-- Opening Marker --

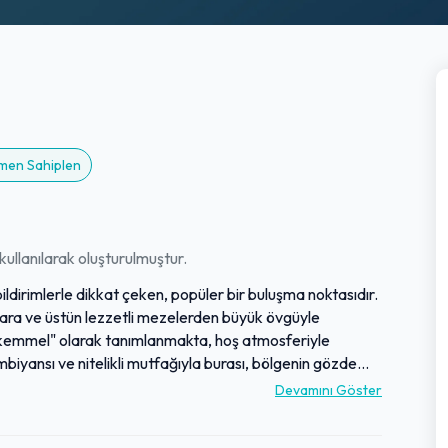
emen Sahiplen
ullanılarak oluşturulmuştur.
 bildirimlerle dikkat çeken, popüler bir buluşma noktasıdır.
ra ve üstün lezzetli mezelerden büyük övgüyle
ükemmel" olarak tanımlanmakta, hoş atmosferiyle
mbiyansı ve nitelikli mutfağıyla burası, bölgenin gözde
hem görsel bir şölen hem de damak zevkine hitap eden
Devamını Göster
emektedir.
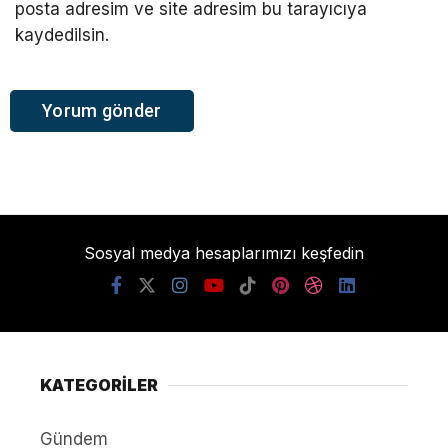
posta adresim ve site adresim bu tarayıcıya
kaydedilsin.
Sosyal medya hesaplarımızı keşfedin
KATEGORİLER
Gündem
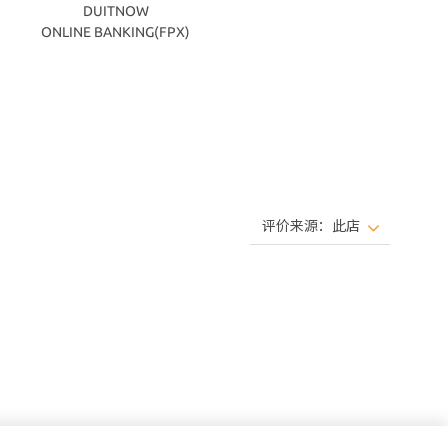
DUITNOW
ONLINE BANKING(FPX)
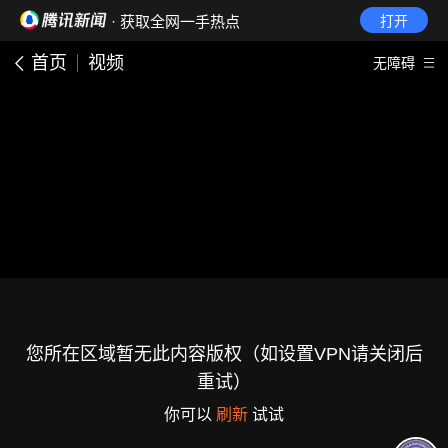
· 获取全网一手热点
打开
首页
视频
无障碍
您所在区域暂无此内容版权（如设置VPN请关闭后
重试）
你可以
刷新
试试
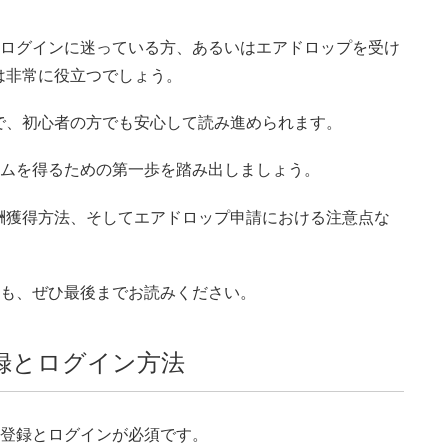
録やログインに迷っている方、あるいはエアドロップを受け
は非常に役立つでしょう。
で、初心者の方でも安心して読み進められます。
ンカムを得るための第一歩を踏み出しましょう。
酬獲得方法、そしてエアドロップ申請における注意点な
めにも、ぜひ最後までお読みください。
登録とログイン方法
ト登録とログインが必須です。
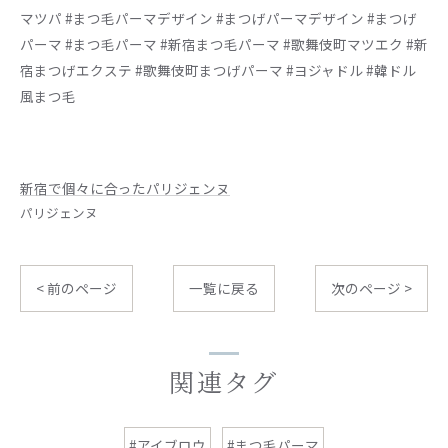
マツパ #まつ毛パーマデザイン #まつげパーマデザイン #まつげ
パーマ #まつ毛パーマ #新宿まつ毛パーマ #歌舞伎町マツエク #新
宿まつげエクステ #歌舞伎町まつげパーマ #ヨジャドル #韓ドル
風まつ毛
新宿で個々に合ったパリジェンヌ
パリジェンヌ
< 前のページ
一覧に戻る
次のページ >
関連タグ
#アイブロウ
#まつ毛パーマ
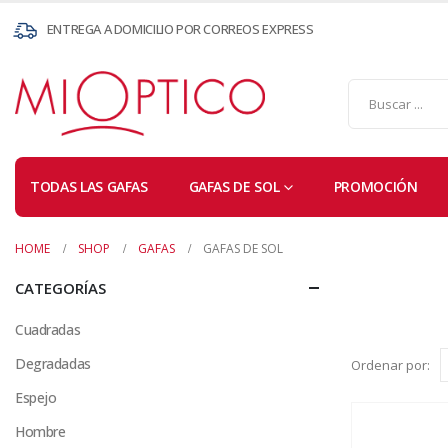
ENTREGA A DOMICILIO POR CORREOS EXPRESS
TODAS LAS GAFAS
GAFAS DE SOL
PROMOCIÓN
HOME
SHOP
GAFAS
GAFAS DE SOL
CATEGORÍAS
Cuadradas
Degradadas
Ordenar por:
Espejo
Hombre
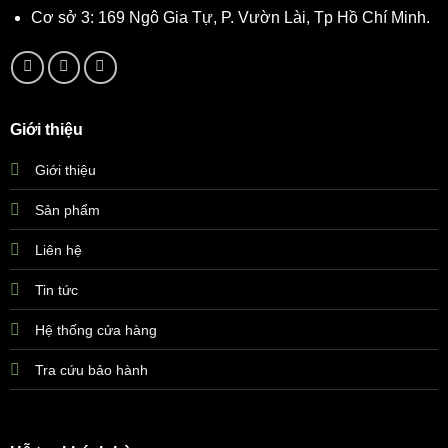
Cơ sở 3: 169 Ngô Gia Tự, P. Vườn Lài, Tp Hồ Chí Minh.
Giới thiệu
Giới thiệu
Sản phẩm
Liên hệ
Tin tức
Hệ thống cửa hàng
Tra cứu bảo hành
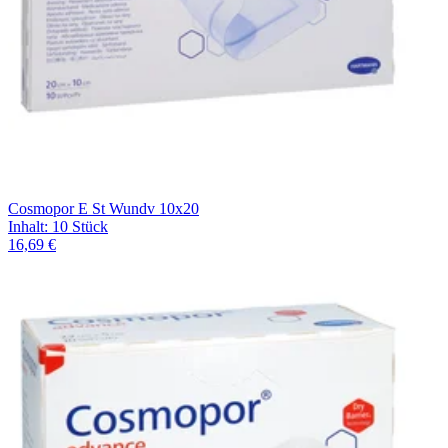
Cosmopor E St Wundv 10x20
Inhalt
:
10 Stück
16,69 €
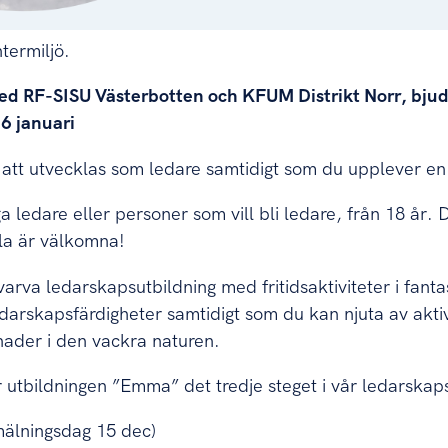
termiljö.
RF-SISU Västerbotten och KFUM Distrikt Norr, bjuder 
6 januari
tt utvecklas som ledare samtidigt som du upplever en of
nga ledare eller personer som vill bli ledare, från 18 år. 
lla är välkomna!
rva ledarskapsutbildning med fritidsaktiviteter i fantast
edarskapsfärdigheter samtidigt som du kan njuta av akti
nader i den vackra naturen.
utbildningen ”Emma” det tredje steget i vår ledarskap
nmälningsdag 15 dec)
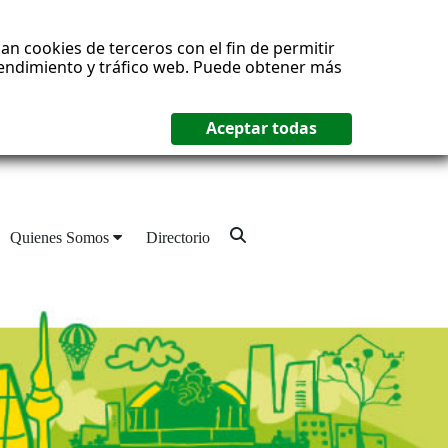
an cookies de terceros con el fin de permitir
 rendimiento y tráfico web. Puede obtener más
Quienes Somos
Directorio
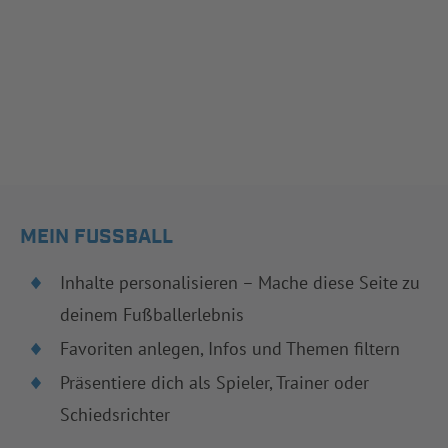
MEIN FUSSBALL
Inhalte personalisieren – Mache diese Seite zu
deinem Fußballerlebnis
Favoriten anlegen, Infos und Themen filtern
Präsentiere dich als Spieler, Trainer oder
Schiedsrichter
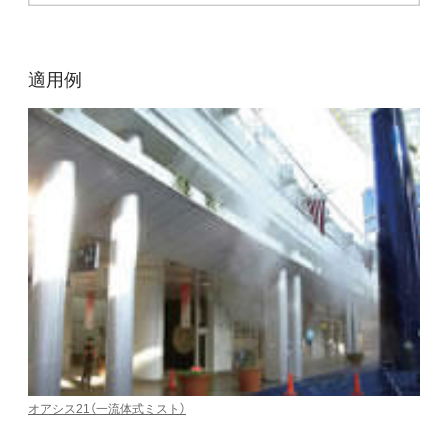
適用例
オアシス21（一流体式ミスト）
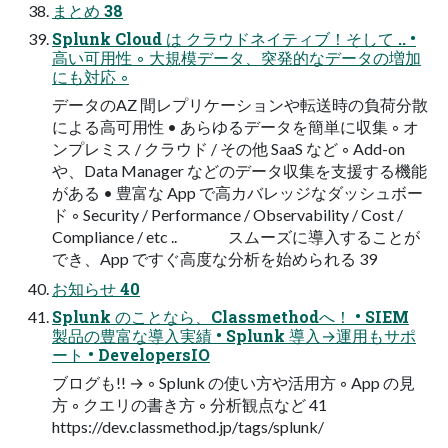
まとめ 38
Splunk Cloud は クラウドネイティブ！そして .. •
⾼い可⽤性 ◦ ⼤規模データ、突発的なデータの増加
にも対応 ◦
データのAZ 間レプリケーションや転送時の負荷分散
による⾼可⽤性 • あらゆるデータを簡単に収集 ◦ オ
ンプレミス / クラウド / その他 SaaS など ◦ Add-on
や、Data Manager などのデータ収集を⽀援する機能
がある • 豊富な App で⾼カバレッジなダッシュボー
ド ◦ Security / Performance / Observability / Cost /
Compliance / etc .. スムーズに導⼊することが
でき、App ですぐ⾼度な分析を始められる 39
お知らせ 40
Splunk のことなら、Classmethodへ！ • SIEM
製品の豊富な導⼊実績 • Splunk 導⼊→運⽤もサポ
ート • DevelopersIO
ブログも!! → ◦ Splunk の使い⽅や活⽤⽅ ◦ App の⾒
⽅ ◦ クエリの書き⽅ ◦ 分析観点など 41
https://dev.classmethod.jp/tags/splunk/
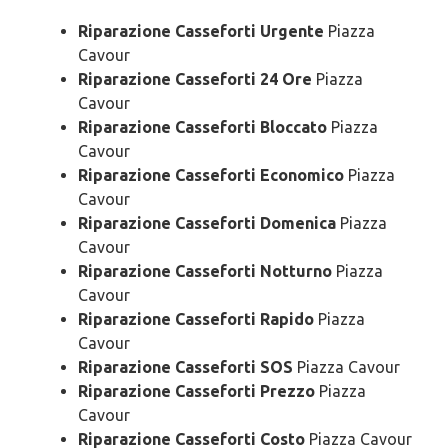
Riparazione Casseforti Urgente
Piazza
Cavour
Riparazione Casseforti 24 Ore
Piazza
Cavour
Riparazione Casseforti Bloccato
Piazza
Cavour
Riparazione Casseforti Economico
Piazza
Cavour
Riparazione Casseforti Domenica
Piazza
Cavour
Riparazione Casseforti Notturno
Piazza
Cavour
Riparazione Casseforti Rapido
Piazza
Cavour
Riparazione Casseforti SOS
Piazza Cavour
Riparazione Casseforti Prezzo
Piazza
Cavour
Riparazione Casseforti Costo
Piazza Cavour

-- Closing Marker --

* [HOW TO COMPLETE THIS TASK]:
Line for line, retype the material exactly, omitting any pictures.

* [REPLY TO THE EXERCISE]:
emen Sahiplen
ullanılarak oluşturulmuştur.
 bildirimlerle dikkat çeken, popüler bir buluşma noktasıdır.
ra ve üstün lezzetli mezelerden büyük övgüyle
ükemmel" olarak tanımlanmakta, hoş atmosferiyle
mbiyansı ve nitelikli mutfağıyla burası, bölgenin gözde
hem görsel bir şölen hem de damak zevkine hitap eden
Devamını Göster
emektedir.
posta adresim ve site adresim bu tarayıcıya
kaydedilsin.
Sosyal medya hesaplarımızı keşfedin
KATEGORİLER
Gündem
DUITNOW
ONLINE BANKING(FPX)
· 获取全网一手热点
打开
首页
视频
无障碍
您所在区域暂无此内容版权（如设置VPN请关闭后
重试）
你可以
刷新
试试
録やログインに迷っている方、あるいはエアドロップを受け
は非常に役立つでしょう。
で、初心者の方でも安心して読み進められます。
ンカムを得るための第一歩を踏み出しましょう。
酬獲得方法、そしてエアドロップ申請における注意点な
めにも、ぜひ最後までお読みください。
登録とログイン方法
ト登録とログインが必須です。
マツパ #まつ毛パーマデザイン #まつげパーマデザイン #まつげ
パーマ #まつ毛パーマ #新宿まつ毛パーマ #歌舞伎町マツエク #新
宿まつげエクステ #歌舞伎町まつげパーマ #ヨジャドル #韓ドル
風まつ毛
新宿で個々に合ったパリジェンヌ
パリジェンヌ
< 前のページ
一覧に戻る
次のページ >
関連タグ
#アイブロウ
#まつ毛パーマ
ENTREGA A DOMICILIO POR CORREOS EXPRESS
TODAS LAS GAFAS
GAFAS DE SOL
PROMOCIÓN
HOME
SHOP
GAFAS
GAFAS DE SOL
CATEGORÍAS
Cuadradas
Degradadas
Ordenar por:
Espejo
Hombre
Cơ sở 3: 169 Ngô Gia Tự, P. Vườn Lài, Tp Hồ Chí Minh.
Giới thiệu
Giới thiệu
Sản phẩm
Liên hệ
Tin tức
Hệ thống cửa hàng
Tra cứu bảo hành
Cosmopor E St Wundv 10x20
Inhalt
:
10 Stück
16,69 €
termiljö.
RF-SISU Västerbotten och KFUM Distrikt Norr, bjuder 
6 januari
tt utvecklas som ledare samtidigt som du upplever en of
nga ledare eller personer som vill bli ledare, från 18 år. 
lla är välkomna!
rva ledarskapsutbildning med fritidsaktiviteter i fantast
edarskapsfärdigheter samtidigt som du kan njuta av akti
nader i den vackra naturen.
utbildningen ”Emma” det tredje steget i vår ledarskap
nmälningsdag 15 dec)
an cookies de terceros con el fin de permitir
 rendimiento y tráfico web. Puede obtener más
Quienes Somos
Directorio
MEIN FUSSBALL
Inhalte personalisieren – Mache diese Seite zu
deinem Fußballerlebnis
Favoriten anlegen, Infos und Themen filtern
Präsentiere dich als Spieler, Trainer oder
Schiedsrichter
適用例
オアシス21（一流体式ミスト）
まとめ 38
Splunk Cloud は クラウドネイティブ！そして .. •
⾼い可⽤性 ◦ ⼤規模データ、突発的なデータの増加
にも対応 ◦
データのAZ 間レプリケーションや転送時の負荷分散
による⾼可⽤性 • あらゆるデータを簡単に収集 ◦ オ
ンプレミス / クラウド / その他 SaaS など ◦ Add-on
や、Data Manager などのデータ収集を⽀援する機能
がある • 豊富な App で⾼カバレッジなダッシュボー
ド ◦ Security / Performance / Observability / Cost /
Compliance / etc .. スムーズに導⼊することが
でき、App ですぐ⾼度な分析を始められる 39
お知らせ 40
Splunk のことなら、Classmethodへ！ • SIEM
製品の豊富な導⼊実績 • Splunk 導⼊→運⽤もサポ
ート • DevelopersIO
ブログも!! → ◦ Splunk の使い⽅や活⽤⽅ ◦ App の⾒
⽅ ◦ クエリの書き⽅ ◦ 分析観点など 41
https://dev.classmethod.jp/tags/splunk/
Riparazione Casseforti Urgente
Piazza
Cavour
Riparazione Casseforti 24 Ore
Piazza
Cavour
Riparazione Casseforti Bloccato
Piazza
Cavour
Riparazione Casseforti Economico
Piazza
Cavour
Riparazione Casseforti Domenica
Piazza
Cavour
Riparazione Casseforti Notturno
Piazza
Cavour
Riparazione Casseforti Rapido
Piazza
Cavour
Riparazione Casseforti SOS
Piazza Cavour
Riparazione Casseforti Prezzo
Piazza
Cavour
Riparazione Casseforti Costo
Piazza Cavour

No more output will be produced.